▸ **INSTRUCTIONS TO FOLLOW**
Copy word for word the lines from the start of the records through the line that contains "МІСЬКОЇ РАДИ ЩОДО", both included.

:: INFORMATION GIVEN ::

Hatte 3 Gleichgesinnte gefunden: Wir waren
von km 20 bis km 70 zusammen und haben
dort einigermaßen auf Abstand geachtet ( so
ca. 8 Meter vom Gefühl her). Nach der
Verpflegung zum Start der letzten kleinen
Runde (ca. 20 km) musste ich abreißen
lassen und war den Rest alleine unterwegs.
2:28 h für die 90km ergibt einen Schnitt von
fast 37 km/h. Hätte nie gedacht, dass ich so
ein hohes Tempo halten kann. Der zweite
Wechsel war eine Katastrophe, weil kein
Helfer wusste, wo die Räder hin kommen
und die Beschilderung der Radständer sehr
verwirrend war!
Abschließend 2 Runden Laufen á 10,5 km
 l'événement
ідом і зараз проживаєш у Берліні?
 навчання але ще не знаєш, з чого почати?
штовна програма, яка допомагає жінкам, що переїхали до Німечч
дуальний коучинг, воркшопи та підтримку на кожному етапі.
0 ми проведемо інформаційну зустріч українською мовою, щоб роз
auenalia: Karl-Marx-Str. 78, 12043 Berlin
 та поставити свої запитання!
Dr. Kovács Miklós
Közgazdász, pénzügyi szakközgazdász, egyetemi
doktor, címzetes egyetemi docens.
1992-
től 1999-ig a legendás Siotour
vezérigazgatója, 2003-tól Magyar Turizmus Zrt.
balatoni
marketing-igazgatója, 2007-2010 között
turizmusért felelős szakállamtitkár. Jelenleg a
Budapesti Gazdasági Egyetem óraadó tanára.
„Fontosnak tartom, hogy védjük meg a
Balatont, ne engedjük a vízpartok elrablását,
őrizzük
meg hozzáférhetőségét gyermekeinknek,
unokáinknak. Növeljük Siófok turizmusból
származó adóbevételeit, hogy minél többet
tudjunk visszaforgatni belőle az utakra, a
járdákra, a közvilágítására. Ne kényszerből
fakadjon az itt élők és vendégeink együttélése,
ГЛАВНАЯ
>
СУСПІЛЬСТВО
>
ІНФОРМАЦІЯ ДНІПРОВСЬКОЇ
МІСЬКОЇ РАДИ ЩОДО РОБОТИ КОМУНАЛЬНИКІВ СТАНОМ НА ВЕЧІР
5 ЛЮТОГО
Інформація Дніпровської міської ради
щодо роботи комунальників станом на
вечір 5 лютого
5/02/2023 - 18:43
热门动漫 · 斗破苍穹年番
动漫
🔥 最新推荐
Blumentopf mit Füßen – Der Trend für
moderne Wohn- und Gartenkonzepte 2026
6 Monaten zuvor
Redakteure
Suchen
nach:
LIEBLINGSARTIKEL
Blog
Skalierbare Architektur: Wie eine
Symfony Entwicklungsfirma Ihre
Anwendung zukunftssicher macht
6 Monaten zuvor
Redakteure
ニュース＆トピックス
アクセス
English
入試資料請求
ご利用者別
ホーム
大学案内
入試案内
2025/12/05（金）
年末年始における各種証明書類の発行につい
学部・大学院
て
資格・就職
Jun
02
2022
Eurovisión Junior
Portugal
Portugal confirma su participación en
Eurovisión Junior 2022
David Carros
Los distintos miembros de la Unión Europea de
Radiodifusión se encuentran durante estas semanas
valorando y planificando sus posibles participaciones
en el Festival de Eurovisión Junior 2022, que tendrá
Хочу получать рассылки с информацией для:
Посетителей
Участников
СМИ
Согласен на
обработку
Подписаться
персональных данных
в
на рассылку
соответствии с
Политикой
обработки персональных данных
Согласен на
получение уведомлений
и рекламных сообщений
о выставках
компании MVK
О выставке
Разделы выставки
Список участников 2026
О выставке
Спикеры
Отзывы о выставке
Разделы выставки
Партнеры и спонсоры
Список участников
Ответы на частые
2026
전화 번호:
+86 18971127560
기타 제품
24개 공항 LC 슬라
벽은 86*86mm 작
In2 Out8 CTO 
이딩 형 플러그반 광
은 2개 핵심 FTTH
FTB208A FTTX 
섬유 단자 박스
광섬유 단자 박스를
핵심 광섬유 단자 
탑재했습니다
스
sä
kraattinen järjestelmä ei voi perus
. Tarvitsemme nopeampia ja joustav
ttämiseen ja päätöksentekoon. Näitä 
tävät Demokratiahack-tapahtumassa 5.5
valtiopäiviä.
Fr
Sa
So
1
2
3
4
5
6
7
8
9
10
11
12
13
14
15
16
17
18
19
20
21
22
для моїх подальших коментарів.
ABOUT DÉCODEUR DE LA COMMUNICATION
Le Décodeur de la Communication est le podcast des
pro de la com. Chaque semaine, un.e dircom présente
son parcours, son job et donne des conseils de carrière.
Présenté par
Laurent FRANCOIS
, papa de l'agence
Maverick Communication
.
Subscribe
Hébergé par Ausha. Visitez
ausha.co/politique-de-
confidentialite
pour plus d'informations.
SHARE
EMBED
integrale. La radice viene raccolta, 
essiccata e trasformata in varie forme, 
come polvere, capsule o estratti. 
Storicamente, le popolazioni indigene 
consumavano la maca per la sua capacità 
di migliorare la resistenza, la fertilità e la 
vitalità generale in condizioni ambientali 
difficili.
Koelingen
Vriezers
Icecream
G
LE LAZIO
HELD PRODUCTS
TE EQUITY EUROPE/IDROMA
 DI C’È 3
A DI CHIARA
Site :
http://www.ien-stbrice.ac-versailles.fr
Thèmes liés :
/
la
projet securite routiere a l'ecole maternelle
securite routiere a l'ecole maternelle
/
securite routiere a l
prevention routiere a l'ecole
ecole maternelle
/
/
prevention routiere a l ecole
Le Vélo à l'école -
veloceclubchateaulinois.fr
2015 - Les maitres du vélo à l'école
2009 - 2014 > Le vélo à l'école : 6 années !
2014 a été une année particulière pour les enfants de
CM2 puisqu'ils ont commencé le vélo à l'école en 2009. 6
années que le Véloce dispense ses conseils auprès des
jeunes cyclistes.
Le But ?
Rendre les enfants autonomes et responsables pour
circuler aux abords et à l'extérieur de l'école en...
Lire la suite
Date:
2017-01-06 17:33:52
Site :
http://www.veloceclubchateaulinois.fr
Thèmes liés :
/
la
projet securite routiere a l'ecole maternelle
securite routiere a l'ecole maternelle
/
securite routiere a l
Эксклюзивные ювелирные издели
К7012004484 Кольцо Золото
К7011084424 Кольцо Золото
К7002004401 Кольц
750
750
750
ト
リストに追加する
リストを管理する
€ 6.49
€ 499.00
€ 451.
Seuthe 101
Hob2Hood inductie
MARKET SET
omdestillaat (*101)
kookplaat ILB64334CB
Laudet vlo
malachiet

:::

▸ **YOUR RESPONSE**
Hatte 3 Gleichgesinnte gefunden: Wir waren
von km 20 bis km 70 zusammen und haben
dort einigermaßen auf Abstand geachtet ( so
ca. 8 Meter vom Gefühl her). Nach der
Verpflegung zum Start der letzten kleinen
Runde (ca. 20 km) musste ich abreißen
lassen und war den Rest alleine unterwegs.
2:28 h für die 90km ergibt einen Schnitt von
fast 37 km/h. Hätte nie gedacht, dass ich so
ein hohes Tempo halten kann. Der zweite
Wechsel war eine Katastrophe, weil kein
Helfer wusste, wo die Räder hin kommen
und die Beschilderung der Radständer sehr
verwirrend war!
Abschließend 2 Runden Laufen á 10,5 km
 l'événement
ідом і зараз проживаєш у Берліні?
 навчання але ще не знаєш, з чого почати?
штовна програма, яка допомагає жінкам, що переїхали до Німечч
дуальний коучинг, воркшопи та підтримку на кожному етапі.
0 ми проведемо інформаційну зустріч українською мовою, щоб роз
auenalia: Karl-Marx-Str. 78, 12043 Berlin
 та поставити свої запитання!
Dr. Kovács Miklós
Közgazdász, pénzügyi szakközgazdász, egyetemi
doktor, címzetes egyetemi docens.
1992-
től 1999-ig a legendás Siotour
vezérigazgatója, 2003-tól Magyar Turizmus Zrt.
balatoni
marketing-igazgatója, 2007-2010 között
turizmusért felelős szakállamtitkár. Jelenleg a
Budapesti Gazdasági Egyetem óraadó tanára.
„Fontosnak tartom, hogy védjük meg a
Balatont, ne engedjük a vízpartok elrablását,
őrizzük
meg hozzáférhetőségét gyermekeinknek,
unokáinknak. Növeljük Siófok turizmusból
származó adóbevételeit, hogy minél többet
tudjunk visszaforgatni belőle az utakra, a
járdákra, a közvilágítására. Ne kényszerből
fakadjon az itt élők és vendégeink együttélése,
ГЛАВНАЯ
>
СУСПІЛЬСТВО
>
ІНФОРМАЦІЯ ДНІПРОВСЬКОЇ
МІСЬКОЇ РАДИ ЩОДО РОБОТИ КОМУНАЛЬНИКІВ СТАНОМ НА ВЕЧІР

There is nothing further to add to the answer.